特別会計が「霞が関埋蔵金」といわれて久しい。経理の明確化を図って区分された特別会計が独立性を逆手にとって財政資金をため込んでいるとみられている。改革によって統廃合が進み透明化が図られたものの、課題がすべて解消されたわけではない。改革後も解決されていない問題点を明らかにする。
「霞が関埋蔵金」の本丸とされる特別会計
予算編成の財源が厳しくなると「実は資金が隠されているのではないか」と疑われることが少なくない。その疑いの目がすぐに向かうのが、特別会計の「霞が関埋蔵金」だ。2003年2月に塩川正十郎財務大臣(当時)が国会で「母屋でおかゆをすすっているときに、離れでは子どもがすき焼きを食っている」と答弁し、その存在がクローズアップされた。

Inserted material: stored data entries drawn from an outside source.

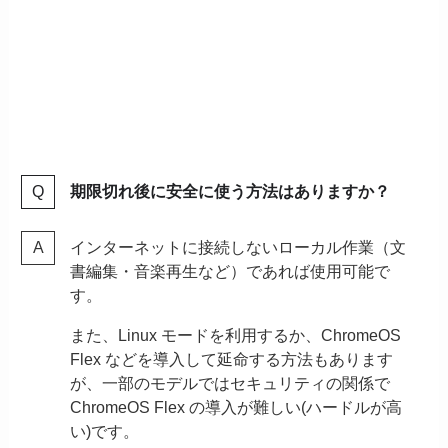
期限切れ後に安全に使う方法はありますか？
インターネットに接続しないローカル作業（文
書編集・音楽再生など）であれば使用可能で
す。
また、Linux モードを利用するか、ChromeOS
Flex などを導入して延命する方法もあります
が、一部のモデルではセキュリティの関係で
ChromeOS Flex の導入が難しい(ハードルが高
い)です。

その後、特別会計の統廃合が進み、過剰な積立金も取り崩された。それでも国民は、霞が関埋蔵金に対する疑念を払拭し切れていない。一般会計予算の4倍に達する特別会計は依然として「伏魔殿」と見られている(図表1)。25年度からは「こども・子育て支援特別会計(仮称、いわゆる「こども金庫」)が新設される。そこで本稿では、この機会に、現行の13に上る特別会計の課題を明らかにする。
まずは「外国為替資金特別会計」だが、これは為替介入を行う「外国為替資金」を経理するものだ。歳入は保有する米国債等の運用収入3兆241億円、外国為替の売買による利益1,693億円などで構成されている。一方、歳出は外国為替資金証券(為券)の利払い費など1,138億円が計上され、差し引き3兆4,759億円の利益を上げている(22年度決算)。